Find array of maximum subarray sum using kadane's Algorithm

Question

Find the maximum sum of contiguous non-empty subarray and its elements within an array Arr of length N.

import java.util.*;

public class MaximumSubarraySum {

    public static void main(String[] args) {
        ArrayList<Integer> Arr = new ArrayList<Integer>(Arrays.asList(-2,-3,4,-1,-2,1,5,-3));
        int currSum = 0,maxSum = Integer.MIN_VALUE;
        for(int i = 0 ; i < Arr.size(); i++) {
            currSum = currSum + Arr.get(i);
            maxSum = Math.max(maxSum, currSum);
            if(currSum < 0) currSum = 0;//reset currSum when its negative value
        }
        System.out.print(maxSum);
    }

}

I could get the maxSum among the subarray sums but, how can i store the subarray elements which is contributing to maxSum while traversing the array using this algorithm? Expected output : 4,-1,-2,1,5

Answer 1

You can keep track of the start and end indexes of the maximum sum array. After traversing, you can create a subarray from the main array and use it where needed.

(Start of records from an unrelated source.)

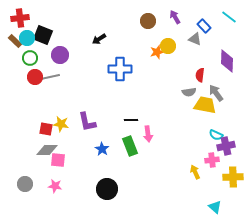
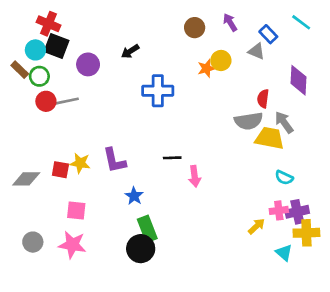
red cross: (20, 18) -> (49, 24), moved, turned 30
brown rectangle: (15, 41) -> (20, 70), moved
purple circle: (60, 55) -> (88, 64), moved
gray semicircle: (189, 92) -> (249, 121), size x1.5
green rectangle: (130, 146) -> (147, 229), moved
purple cross: (226, 146) -> (297, 212), moved
gray diamond: (47, 150) -> (26, 179), moved
yellow arrow: (195, 172) -> (256, 226), turned 72
pink star: (55, 186) -> (72, 245), size x1.5
cyan triangle: (215, 207) -> (284, 253), moved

import java.util.ArrayList;
import java.util.Arrays;

public class MaximumSubarraySum {

    public static void main(String[] args) {
        ArrayList<Integer> Arr = new ArrayList<Integer>(Arrays.asList(-2, -3, 4, -1, -2, 1, 5, -3));
        int currSum = 0, maxSum = Integer.MIN_VALUE;
        int start = 0, end = 0;

        for (int i = 0; i < Arr.size(); i++) {
            currSum = currSum + Arr.get(i);

            if (currSum > maxSum) {
                maxSum = currSum;
                end = i;
            }

            if (currSum < 0) {
                currSum = 0;
                start = i + 1;
            }
        }

        ArrayList<Integer> subarray = new ArrayList<>(Arr.subList(start, end + 1));
        System.out.println("Max sum sub array: " + subarray);
        final int maxSumValue = subarray.stream().mapToInt(Integer::intValue).sum();
        System.out.println("Max Sum: " + maxSumValue);
    }
}